The most useful part of the June 24 announcement is not the audience, it is the timing. OSHA’s calendar also lists Safe + Sound Week for Aug. 10-16, and the agency’s own guidance makes clear that employers are responsible for keeping workplaces free from recognized hazards. In a Dollar General store, that means the basics that tend to slip when a team is short-handed or rushing a truck: clear exits, stacked freight kept under control, chemical storage, ladder use, slip and trip hazards, and a clear process for calling out danger before someone gets hurt.

OSHA’s walking-working-surfaces standard puts that expectation in plain terms. Passageways, storerooms, and walking-working surfaces must be kept clean, orderly, and sanitary, and hazardous conditions have to be corrected or guarded before an employee uses the surface again. That is not abstract language for a discount retailer with crowded stockrooms and narrow aisles. It is the rule that separates routine housekeeping from a fall, a blocked exit, or a worker stepping around a spill with a box in hand.

The numbers show why the reminder matters now. Employers reported 2.5 million injury and illness cases in private industry in 2024, and falls, slips, and trips accounted for 479,480 days-away-from-work cases and 844 fatal work injuries across all sectors. OSHA says warehouses and similar operations face hazards tied to material handling, hazardous chemicals, slip and trip falls, and musculoskeletal strain from lifting and lowering, all of which map closely to the back-room work that runs through many Dollar General stores.

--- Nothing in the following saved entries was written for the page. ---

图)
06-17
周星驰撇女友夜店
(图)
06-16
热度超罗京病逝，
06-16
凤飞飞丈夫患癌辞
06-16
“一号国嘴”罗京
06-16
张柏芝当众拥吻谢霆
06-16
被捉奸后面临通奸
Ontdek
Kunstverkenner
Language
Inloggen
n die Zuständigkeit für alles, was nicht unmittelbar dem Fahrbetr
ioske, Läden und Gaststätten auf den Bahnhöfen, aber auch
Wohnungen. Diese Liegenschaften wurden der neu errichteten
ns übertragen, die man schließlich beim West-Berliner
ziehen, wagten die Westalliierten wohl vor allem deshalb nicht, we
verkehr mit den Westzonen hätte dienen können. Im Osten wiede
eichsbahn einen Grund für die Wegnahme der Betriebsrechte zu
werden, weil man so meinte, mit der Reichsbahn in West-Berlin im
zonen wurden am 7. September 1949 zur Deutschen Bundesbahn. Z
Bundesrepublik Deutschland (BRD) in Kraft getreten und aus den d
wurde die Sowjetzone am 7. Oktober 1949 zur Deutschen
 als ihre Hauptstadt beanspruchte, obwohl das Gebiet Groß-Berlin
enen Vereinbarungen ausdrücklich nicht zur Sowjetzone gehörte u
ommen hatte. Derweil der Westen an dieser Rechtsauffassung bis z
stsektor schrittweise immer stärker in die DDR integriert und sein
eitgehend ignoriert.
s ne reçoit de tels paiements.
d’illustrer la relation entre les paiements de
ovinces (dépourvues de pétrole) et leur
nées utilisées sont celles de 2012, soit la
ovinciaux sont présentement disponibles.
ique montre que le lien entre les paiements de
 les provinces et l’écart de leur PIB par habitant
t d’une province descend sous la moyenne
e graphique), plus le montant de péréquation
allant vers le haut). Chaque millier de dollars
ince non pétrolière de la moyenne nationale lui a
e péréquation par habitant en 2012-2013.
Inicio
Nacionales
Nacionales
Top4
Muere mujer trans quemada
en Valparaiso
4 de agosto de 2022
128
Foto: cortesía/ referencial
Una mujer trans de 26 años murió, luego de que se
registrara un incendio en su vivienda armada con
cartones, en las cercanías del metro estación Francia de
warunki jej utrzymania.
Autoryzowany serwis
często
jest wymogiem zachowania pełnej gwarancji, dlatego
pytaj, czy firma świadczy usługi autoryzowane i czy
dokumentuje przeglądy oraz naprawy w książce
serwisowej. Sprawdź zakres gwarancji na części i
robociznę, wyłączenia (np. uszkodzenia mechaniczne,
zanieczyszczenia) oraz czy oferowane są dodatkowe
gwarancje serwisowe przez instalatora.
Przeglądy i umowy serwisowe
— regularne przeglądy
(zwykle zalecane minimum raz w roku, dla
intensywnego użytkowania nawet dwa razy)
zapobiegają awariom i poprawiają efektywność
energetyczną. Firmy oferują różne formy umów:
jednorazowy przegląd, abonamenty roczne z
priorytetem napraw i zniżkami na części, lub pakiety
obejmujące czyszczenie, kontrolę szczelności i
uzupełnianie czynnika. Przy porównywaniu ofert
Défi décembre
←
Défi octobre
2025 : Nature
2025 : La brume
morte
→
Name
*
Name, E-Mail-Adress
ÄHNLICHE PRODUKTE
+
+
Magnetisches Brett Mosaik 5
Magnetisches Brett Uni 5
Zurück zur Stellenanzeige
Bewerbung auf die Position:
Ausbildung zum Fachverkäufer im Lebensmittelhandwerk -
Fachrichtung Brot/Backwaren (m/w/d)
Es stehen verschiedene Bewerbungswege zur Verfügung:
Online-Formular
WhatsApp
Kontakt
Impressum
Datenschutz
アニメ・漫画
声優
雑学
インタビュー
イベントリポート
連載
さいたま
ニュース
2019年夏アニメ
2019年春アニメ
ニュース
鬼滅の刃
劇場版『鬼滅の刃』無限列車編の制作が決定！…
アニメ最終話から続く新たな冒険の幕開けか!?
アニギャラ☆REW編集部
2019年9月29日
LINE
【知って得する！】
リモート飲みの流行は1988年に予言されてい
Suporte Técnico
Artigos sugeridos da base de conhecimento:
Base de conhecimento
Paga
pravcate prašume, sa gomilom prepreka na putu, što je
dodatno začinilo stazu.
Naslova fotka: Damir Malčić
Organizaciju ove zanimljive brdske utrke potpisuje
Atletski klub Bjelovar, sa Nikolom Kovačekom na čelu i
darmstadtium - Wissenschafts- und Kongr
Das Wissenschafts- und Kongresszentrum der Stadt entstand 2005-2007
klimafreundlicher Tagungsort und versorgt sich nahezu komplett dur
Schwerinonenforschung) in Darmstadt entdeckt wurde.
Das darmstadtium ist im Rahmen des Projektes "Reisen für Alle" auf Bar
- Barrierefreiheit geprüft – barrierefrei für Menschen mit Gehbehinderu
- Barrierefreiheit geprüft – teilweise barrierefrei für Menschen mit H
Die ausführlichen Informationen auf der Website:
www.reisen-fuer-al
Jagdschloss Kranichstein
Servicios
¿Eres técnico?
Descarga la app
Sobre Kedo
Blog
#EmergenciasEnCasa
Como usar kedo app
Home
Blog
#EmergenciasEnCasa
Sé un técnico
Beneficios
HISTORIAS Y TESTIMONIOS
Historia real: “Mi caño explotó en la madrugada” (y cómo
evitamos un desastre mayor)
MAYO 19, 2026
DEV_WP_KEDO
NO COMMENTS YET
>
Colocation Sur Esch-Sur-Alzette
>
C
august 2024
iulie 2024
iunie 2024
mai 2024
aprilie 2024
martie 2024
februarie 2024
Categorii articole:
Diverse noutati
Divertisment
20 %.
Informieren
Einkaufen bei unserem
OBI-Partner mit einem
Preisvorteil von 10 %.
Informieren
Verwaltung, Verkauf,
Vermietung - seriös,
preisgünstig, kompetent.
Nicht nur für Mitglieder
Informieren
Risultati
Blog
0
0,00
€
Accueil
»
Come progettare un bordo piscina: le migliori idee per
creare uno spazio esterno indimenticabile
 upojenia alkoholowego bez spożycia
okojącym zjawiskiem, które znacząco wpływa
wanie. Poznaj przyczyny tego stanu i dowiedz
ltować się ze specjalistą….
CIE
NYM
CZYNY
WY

That is especially relevant at Dollar General’s scale. The company said in its 2025 annual report that it had about 194,200 full-time and part-time employees as of Feb. 28, 2025, and 20,594 stores as of Jan. 31, 2025. A small change in how a district handles safety talks, reporting, or supervisor coaching can therefore affect tens of thousands of daily tasks across rural and suburban stores.

The company already has recent enforcement history that makes the summer reminder harder to dismiss. On July 11, 2024, OSHA announced a corporate-wide settlement with Dollar General and its retail subsidiaries that required significant safety improvements in stores nationwide and imposed a $12 million penalty. The agreement required certain hazards to be corrected generally within 48 hours, with penalties of $100,000 per day of violation, up to $500,000, if the company failed to comply. For store managers, the practical test is whether the next safety conversation is treated as paperwork or as a routine that keeps a busy store from turning into the next citation.